Savez-vous, monsieur Cloutier, que le titre qui vous permet de prendre le métro et l’autobus ne paie qu’environ 30% des coûts du transport en commun? Je ne dis pas cela pour vous culpabiliser, mais les usagers du transport en commun montréalais sont parmi ceux qui paient la plus petite part de ce que coûte réellement le transport en commun. Une part équivalente, soit un autre 30%, est payée par les automobilistes, à raison de 30$, prélevés annuellement par la SAAQ, pour chaque immatriculation d’un véhicule de promenade, plus 1,5 cents prélevés sur chaque litre d’essence vendu dans le grand Montréal. La plupart de ces automobilistes paient autant que vous, globalement, mais ne mettent jamais les pieds dans les autobus ou dans le métro. Il s’agit là d’une injustice, parce que contrairement à vous, les automobilistes n’ont pas choisi de payer ces sommes; on les prend directement dans leurs poches. Si vous et moi tentions de faire pareil, on nous accuserait de vol, mais comme c’est gouvernemental, cela devient une contribution volontaire, et personne n’a plus rien à dire. Les 40% restants des coûts du transport en commun sont versés par les villes, à même leur budget, c’est à dire par vous et moi, que l’on soit propriétaire (via le compte de taxes municipales) ou locataire (via le loyer, parce qu’une partie de celui-ci sert évidemment à payer les taxes).
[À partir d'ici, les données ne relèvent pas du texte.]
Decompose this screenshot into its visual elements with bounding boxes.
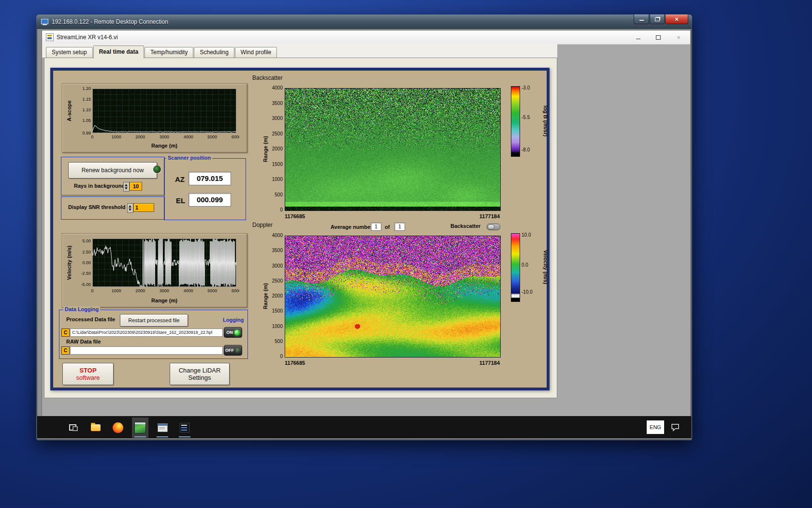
task-view-button[interactable] (65, 418, 82, 438)
scan-scheduler-button[interactable] (154, 418, 171, 438)
y-axis-tick: 4000 (261, 233, 283, 238)
y-axis-tick: 1000 (261, 177, 283, 182)
tab-temp-humidity[interactable]: Temp/humidity (145, 47, 193, 58)
doppler-section-title: Doppler (252, 222, 273, 228)
colorbar-tick: -5.5 (522, 115, 530, 120)
log-viewer-button[interactable] (176, 418, 193, 438)
raw-drive-box[interactable]: C (61, 346, 70, 355)
rays-spinner[interactable] (123, 182, 130, 192)
processed-path-field[interactable]: C:\Lidar\Data\Proc\2023\202309\20230919\… (70, 329, 223, 337)
main-panel: A-scope Range (m) Renew background now R… (50, 68, 550, 390)
on-label: ON (226, 330, 233, 335)
taskbar: ENG (37, 416, 691, 438)
ascope-chart: A-scope Range (m) (62, 83, 247, 153)
scanner-position-group: Scanner position AZ 079.015 EL 000.099 (164, 158, 246, 220)
remote-desktop-icon (41, 19, 48, 25)
rdp-minimize-button[interactable] (634, 15, 649, 24)
y-axis-tick: 1000 (261, 324, 283, 329)
backscatter-section-title: Backscatter (252, 75, 283, 81)
app-close-button[interactable]: × (673, 32, 684, 42)
app-window: StreamLine XR v14-6.vi × System setup Re… (42, 30, 691, 417)
ascope-plot (75, 87, 239, 142)
backscatter-toggle-switch[interactable] (487, 224, 500, 230)
processed-data-file-label: Processed Data file (66, 316, 116, 322)
x-axis-end-tick: 1177184 (456, 213, 500, 219)
elevation-value-field[interactable]: 000.099 (188, 193, 231, 207)
doppler-colorbar (511, 233, 520, 302)
x-axis-start-tick: 1176685 (285, 360, 305, 366)
off-led-icon (235, 348, 241, 353)
colorbar-tick: -10.0 (522, 289, 533, 295)
app-minimize-button[interactable] (632, 32, 644, 42)
colorbar-tick: -3.0 (522, 85, 530, 90)
velocity-y-axis-label: Velocity (m/s) (66, 246, 72, 280)
scanner-position-title: Scanner position (166, 155, 212, 161)
snr-threshold-label: Display SNR threshold (68, 204, 126, 210)
snr-spinner[interactable] (127, 203, 133, 213)
streamline-app-button[interactable] (132, 418, 148, 438)
tab-label: Temp/humidity (150, 49, 188, 56)
snr-value-field[interactable]: 1 (133, 203, 154, 212)
y-axis-tick: 2000 (261, 146, 283, 151)
notification-icon[interactable] (671, 423, 680, 432)
tab-real-time-data[interactable]: Real time data (93, 45, 144, 59)
file-explorer-button[interactable] (87, 418, 104, 438)
doppler-plot (285, 236, 501, 358)
restart-processed-file-button[interactable]: Restart processed file (120, 314, 188, 327)
rdp-titlebar[interactable]: 192.168.0.122 - Remote Desktop Connectio… (36, 15, 692, 29)
velocity-chart: Velocity (m/s) Range (m) (62, 233, 247, 308)
raw-logging-off-button[interactable]: OFF (224, 345, 242, 356)
remote-desktop-viewport: StreamLine XR v14-6.vi × System setup Re… (37, 29, 691, 439)
app-restore-button[interactable] (652, 32, 664, 42)
x-axis-end-tick: 1177184 (456, 360, 500, 366)
firefox-button[interactable] (110, 418, 126, 438)
doppler-colorbar-label: Velocity (m/s) (543, 250, 549, 284)
processed-drive-box[interactable]: C (61, 329, 70, 337)
velocity-x-axis-label: Range (m) (92, 298, 236, 303)
y-axis-tick: 3500 (261, 101, 283, 106)
tab-scheduling[interactable]: Scheduling (194, 47, 234, 58)
y-axis-tick: 3000 (261, 116, 283, 121)
elevation-label: EL (176, 196, 185, 205)
of-label: of (385, 224, 390, 230)
average-number-label: Average number (331, 224, 372, 230)
app-thumbnail-icon (134, 422, 146, 433)
y-axis-tick: 2500 (261, 278, 283, 284)
azimuth-label: AZ (175, 175, 185, 183)
colorbar-tick: -8.0 (522, 147, 530, 152)
tab-label: Real time data (99, 48, 138, 55)
desktop: { "window": { "title": "192.168.0.122 - … (0, 0, 812, 508)
y-axis-tick: 0 (261, 354, 283, 359)
y-axis-tick: 3000 (261, 263, 283, 269)
language-indicator[interactable]: ENG (647, 420, 664, 434)
app-titlebar[interactable]: StreamLine XR v14-6.vi × (42, 30, 690, 45)
tab-label: Wind profile (241, 49, 271, 56)
task-view-icon (69, 424, 78, 431)
logging-label: Logging (223, 317, 244, 323)
processed-logging-on-button[interactable]: ON (224, 327, 242, 338)
backscatter-colorbar-label: log B (/m/sr) (543, 105, 549, 136)
velocity-plot (75, 237, 239, 297)
tab-bar: System setup Real time data Temp/humidit… (46, 45, 277, 58)
y-axis-tick: 0 (261, 207, 283, 212)
azimuth-value-field[interactable]: 079.015 (188, 172, 231, 185)
rdp-close-button[interactable]: × (665, 15, 688, 24)
rays-value-field[interactable]: 10 (130, 182, 142, 191)
app-window-title: StreamLine XR v14-6.vi (57, 34, 118, 41)
stop-line2: software (76, 374, 100, 381)
backscatter-colorbar (511, 86, 520, 157)
raw-path-field[interactable] (70, 346, 223, 355)
rdp-maximize-button[interactable] (650, 15, 665, 24)
doppler-chart: Range (m) Velocity (m/s) 400035003000250… (251, 230, 544, 372)
scheduler-window-icon (158, 423, 168, 432)
ascope-y-axis-label: A-scope (66, 100, 72, 121)
change-lidar-settings-button[interactable]: Change LiDARSettings (170, 363, 230, 385)
folder-icon (91, 424, 101, 431)
change-line1: Change LiDAR (179, 367, 221, 374)
y-axis-tick: 1500 (261, 308, 283, 314)
stop-software-button[interactable]: STOPsoftware (62, 363, 114, 385)
y-axis-tick: 500 (261, 339, 283, 344)
tab-wind-profile[interactable]: Wind profile (235, 47, 277, 58)
tab-system-setup[interactable]: System setup (46, 47, 93, 58)
renew-background-button[interactable]: Renew background now (68, 162, 157, 179)
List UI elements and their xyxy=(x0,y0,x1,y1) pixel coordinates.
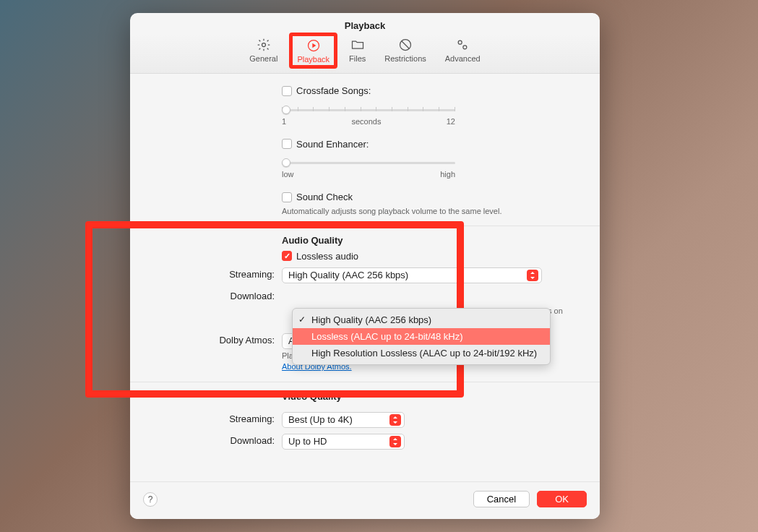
tab-advanced-label: Advanced xyxy=(445,54,481,63)
check-icon: ✓ xyxy=(298,314,306,325)
tab-files[interactable]: Files xyxy=(346,35,369,66)
tab-general-label: General xyxy=(249,54,277,63)
dropdown-option-hires-lossless[interactable]: High Resolution Lossless (ALAC up to 24-… xyxy=(293,345,550,361)
streaming-select[interactable]: High Quality (AAC 256 kbps) xyxy=(282,267,542,283)
select-arrows-icon xyxy=(389,436,401,447)
streaming-value: High Quality (AAC 256 kbps) xyxy=(288,270,408,280)
crossfade-unit: seconds xyxy=(351,117,381,126)
video-streaming-select[interactable]: Best (Up to 4K) xyxy=(282,412,405,428)
play-icon xyxy=(306,38,322,53)
enhancer-low: low xyxy=(282,170,294,179)
video-quality-heading: Video Quality xyxy=(282,391,578,402)
svg-point-4 xyxy=(463,46,467,49)
dolby-label: Dolby Atmos: xyxy=(152,333,282,346)
soundcheck-checkbox[interactable]: Sound Check xyxy=(282,192,353,202)
preferences-toolbar: General Playback Files Restrictions Adva… xyxy=(130,34,600,74)
help-button[interactable]: ? xyxy=(143,492,158,507)
cancel-button[interactable]: Cancel xyxy=(473,491,530,507)
tab-playback-label: Playback xyxy=(297,55,330,64)
crossfade-slider[interactable] xyxy=(282,104,455,116)
soundcheck-label: Sound Check xyxy=(296,192,353,202)
enhancer-slider[interactable] xyxy=(282,157,455,168)
tab-general[interactable]: General xyxy=(246,35,280,66)
crossfade-max: 12 xyxy=(447,117,455,126)
video-streaming-value: Best (Up to 4K) xyxy=(288,414,353,425)
enhancer-label: Sound Enhancer: xyxy=(296,139,369,150)
lossless-checkbox[interactable]: ✓ Lossless audio xyxy=(282,251,358,262)
download-dropdown-menu: ✓ High Quality (AAC 256 kbps) Lossless (… xyxy=(292,308,551,365)
folder-icon xyxy=(350,37,366,53)
enhancer-high: high xyxy=(440,170,455,179)
gears-icon xyxy=(455,37,470,53)
audio-quality-heading: Audio Quality xyxy=(282,235,578,246)
checkbox-checked-icon: ✓ xyxy=(282,251,292,261)
svg-point-3 xyxy=(458,40,462,44)
video-download-label: Download: xyxy=(152,434,282,446)
content-area: Crossfade Songs: 1 seconds 12 xyxy=(130,74,600,493)
video-download-select[interactable]: Up to HD xyxy=(282,434,405,450)
streaming-label: Streaming: xyxy=(152,267,282,280)
lossless-label: Lossless audio xyxy=(296,251,358,262)
select-arrows-icon xyxy=(389,414,401,426)
select-arrows-icon xyxy=(527,270,538,281)
dropdown-option-lossless[interactable]: Lossless (ALAC up to 24-bit/48 kHz) xyxy=(293,328,550,345)
no-icon xyxy=(397,37,413,53)
tab-advanced[interactable]: Advanced xyxy=(442,35,483,66)
crossfade-checkbox[interactable]: Crossfade Songs: xyxy=(282,85,371,96)
soundcheck-desc: Automatically adjusts song playback volu… xyxy=(282,206,578,217)
gear-icon xyxy=(256,37,272,53)
tab-files-label: Files xyxy=(349,54,366,63)
window-title: Playback xyxy=(130,13,600,34)
crossfade-min: 1 xyxy=(282,117,286,126)
crossfade-label: Crossfade Songs: xyxy=(296,85,371,96)
checkbox-icon xyxy=(282,139,292,149)
tab-restrictions-label: Restrictions xyxy=(384,54,426,63)
checkbox-icon xyxy=(282,86,292,96)
video-streaming-label: Streaming: xyxy=(152,412,282,424)
preferences-window: Playback General Playback Files Restrict… xyxy=(130,13,600,519)
tab-playback[interactable]: Playback xyxy=(289,33,337,69)
enhancer-checkbox[interactable]: Sound Enhancer: xyxy=(282,139,369,150)
video-download-value: Up to HD xyxy=(288,436,327,447)
tab-restrictions[interactable]: Restrictions xyxy=(382,35,428,66)
svg-point-0 xyxy=(262,43,265,47)
dropdown-option-high-quality[interactable]: ✓ High Quality (AAC 256 kbps) xyxy=(293,312,550,328)
download-label: Download: xyxy=(152,289,282,301)
footer: ? Cancel OK xyxy=(130,481,600,519)
checkbox-icon xyxy=(282,192,292,202)
ok-button[interactable]: OK xyxy=(537,491,587,507)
Ainsi, si les usagers devaient financer eux-mêmes le coût entier du service qu’ils utilisent, ou autrement dit, si l’on appliquait ce que l’on appelle le principe de l’utilisateur-payeur au transport en commun, la passe mensuelle régulière coûterait environ 220$, au lieu des 66,25$ qui seront exigés à compter du 1er janvier 2008.

Comme vous pouvez le voir, monsieur Cloutier, la frustration que vous vivez, comme de nombreux autres usagers, commence à rejoindre celle des automobilistes qui voient les impôts et taxes qu’ils paient régulièrement aller vers les transports en commun au lieu d’être affectés à la réfection de routes existantes, ou à la construction de nouvelles. Le réseau routier supérieur (les voies rapides) connaît un retard de plus ou moins 25 ans dans son développement, et ce sont les automobilistes qui en paient chaque jour le prix. Mais sur ce point, les automobilistes ne sont pas les seuls à souffrir. L’industrie et le commerce – qui emploie la plupart des gens – essuie des pertes annuelles de revenus d’environ un milliard de dollars à cause des bouchons de circulation, et ces pertes augmentent de 10 à 20% à chaque année. À long terme, cette situation risque de provoquer un exode des entreprises, non pas vers les banlieues de Montréal, mais vers d’autres grands centres, comme Calgary, Toronto ou Vancouver, ou encore vers les USA ou d’autres pays à travers le monde. Il s’agira là de pertes nettes d’emplois, donc de revenus pour les gouvernements, qu’ils soient municipal, provincial ou fédéral. Et qui dit pertes de revenus gouvernementales dit forcément coupures dans les services, y compris celui du transport en commun. Ainsi, l’attitude des environnementalistes, qui vise à s’opposer à tout développement du réseau routier, devient une nouvelle épée de Damoclès pour l’économie du grand Montréal en général, et pour les utilisateurs du transport en commun en particulier.

Donc, monsieur Cloutier, si vous voulez que la STM offre de meilleurs services, il vous faudra communiquer avec tous vos représentants politiques, que ce soit votre conseiller municipal, votre maire, ainsi que vos députés, provincial et fédéral, et leur demander de libéraliser l’économie, afin de permettre à plus de gens de se lancer en affaires, d’éliminer toutes les situations de monopole, et de faire en sorte que la saine concurrence permette à de nombreuses entreprises d’offrir des services de qualité au meilleur prix possible.